As he sat backstage inside New York’s Radio City Music Hall on draft day, Manziel famously sent a text to a Browns assistant coach urging the team to take him so they could “wreck this league” together. Although other teams passed on the Texas A&M star, the Browns traded two picks to move up and take him with the No. 22 pick, a selection they would later regret.
There were disturbing signs before he got to his first training camp as Manziel was photographed floating on an inflatable swan while swigging champagne.
The Browns had concerns, but there was no denying his impact on Cleveland’s die-hard fans, still waiting for a Super Bowl appearance. The quickly scooped up tickets and cleared off store clothing racks of his No. 2 jerseys during the early stages of “Manzielmania.”
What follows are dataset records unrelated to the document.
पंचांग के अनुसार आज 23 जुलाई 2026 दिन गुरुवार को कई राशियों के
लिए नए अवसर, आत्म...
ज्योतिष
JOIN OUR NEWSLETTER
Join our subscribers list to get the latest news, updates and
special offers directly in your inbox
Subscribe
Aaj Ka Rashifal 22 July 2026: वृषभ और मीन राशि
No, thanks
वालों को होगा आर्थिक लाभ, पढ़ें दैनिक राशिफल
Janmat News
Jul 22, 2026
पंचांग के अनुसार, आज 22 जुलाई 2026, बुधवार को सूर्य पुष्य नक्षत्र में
He started his rookie season as Josh McCown’s backup and barely got on the field before getting his first extended action in Cleveland’s 12th game. Manziel ran for a touchdown in the fourth quarter at Buffalo, celebrating by rubbing his fingers together and flashing his signature “money” salute, a gesture he later ditched after being taunted with it by opponents.
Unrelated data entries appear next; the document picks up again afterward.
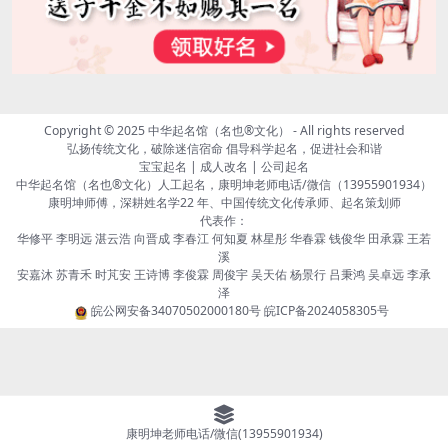
Copyright © 2025
中华起名馆（名也®文化）
- All rights reserved
弘扬传统文化，破除迷信宿命 倡导科学起名，促进社会和谐
宝宝起名 | 成人改名 | 公司起名
中华起名馆（名也®文化）人工起名，康明坤老师电话/微信（13955901934）
康明坤师傅，深耕姓名学22 年、中国传统文化传承师、起名策划师
代表作：
华修平 李明远 湛云浩 向晋成 李春江 何知夏 林星彤 华春霖 钱俊华 田承霖 王若
溪
安嘉沐 苏青禾 时芃安 王诗博 李俊霖 周俊宇 吴天佑 杨景行 吕秉鸿 吴卓远 李承
泽
皖公网安备34070502000180号
皖ICP备2024058305号
康明坤老师电话/微信(13955901934)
Manziel’s first career start couldn’t have gone worse. He threw two interceptions and was sacked three times in a 30-0 loss to Cincinnati. The following week he sustained a hamstring injury that ended his season, and Manziel was suspended by coach Mike Pettine for the finale when he failed to show up for the team’s walk-through.
Following his rookie season, Manziel said he regretted not taking his job more seriously and vowed to come back better. In January, he entered a treatment center to get help for an unspecified addiction. He left after 73 days, and there was hope Manziel had exorcised demons.
The Browns stood by Manziel. Pettine named him starter in Week 9, and Manziel showed promise against Cincinnati and Pittsburgh. Manziel, though, was demoted to third string after a video surfaced of him partying during the team’s bye week.
Manziel returned to the starting lineup when McCown broke his collarbone and led the Browns to a win over San Francisco. He made two more starts, but sustained a concussion on Dec. 27 at Kansas City.
Manziel wasn’t required to be at Cleveland’s finale, but he skipped a required medical checkup and the team wasn’t sure of his whereabouts amid reports he was in Vegas, hitting the clubs while wearing a disguise.
The alarming events involving Crowley in Texas, including police using a helicopter to locate Manziel, who indicated he might harm himself, were the final straw for the Browns.